14 mei 2007 | Hoge Raad | jurisprudentie | LJN-nummer: AP0226 Zaaknr: 38958

Iemand werkte in 1998 en 1999 op een boorplatform op het Nederlandse deel van het continentale plat. Het boorplatform kon drijven, maar ook op de zeebodem geplaatst worden door de poten te laten zakken. In beide jaren was de betrokkene 195 dagen op het boorplatform aanwezig. In zijn aangifte inkomstenbelasting claimde hij de zeedagenaftrek, omdat het boorplatform naar zijn mening een zeeschip was. De zeedagenaftrek was een aftrekpost, die bestond uit een vast bedrag per dag, die als werknemer aan boord van een zeeschip werd doorgebracht. Hof Den Haag was van oordeel, dat het boorplatform geen zeeschip was. Volgens de bepalingen van het Burgerlijk Wetboek is een zeeschip een schip dat "volgens zijn constructie uitsluitend of in hoofdzaak voor drijven in zee is bestemd". Aan die omschrijving was volgens het Hof niet voldaan, omdat het boorplatform niet hoofdzakelijk bedoeld is om te drijven.

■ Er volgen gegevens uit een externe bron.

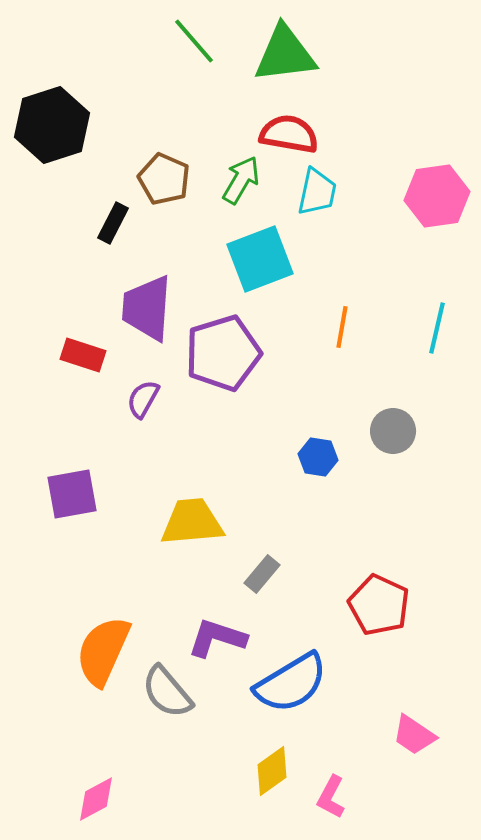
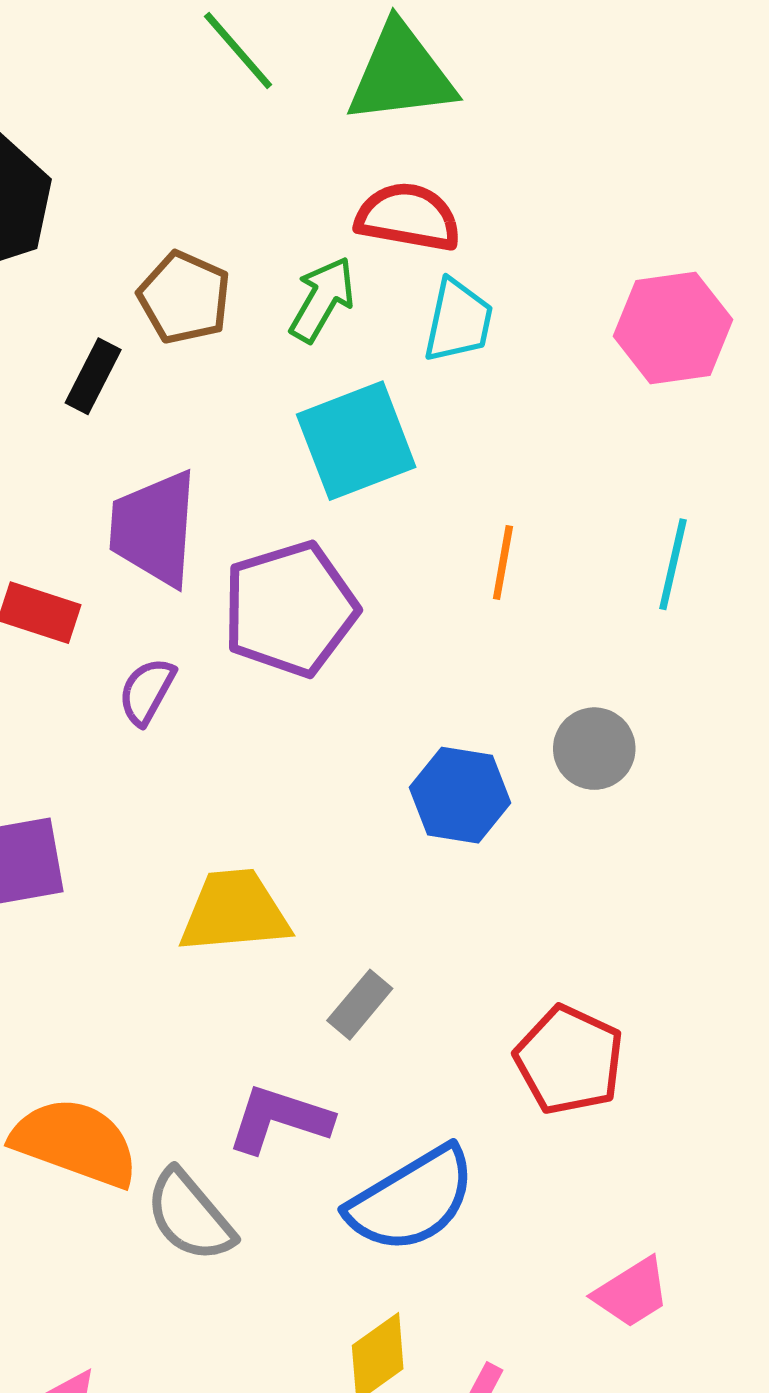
blue hexagon: (318, 457) -> (460, 795), size x1.4
orange semicircle: (103, 651) -> (75, 1142), turned 86
pink trapezoid: (414, 735) -> (632, 1293), turned -66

De Hoge Raad heeft de uitspraak van het Hof vernietigd, omdat het begrip zeeschip verkeerd is uitgelegd. Niet van belang is of het schip hoofdzakelijk drijft, maar of het hoofdzakelijk op zee wordt gebruikt. Dat onderscheidt zeeschepen van andere schepen. De werknemer had recht op zeedagenaftrek.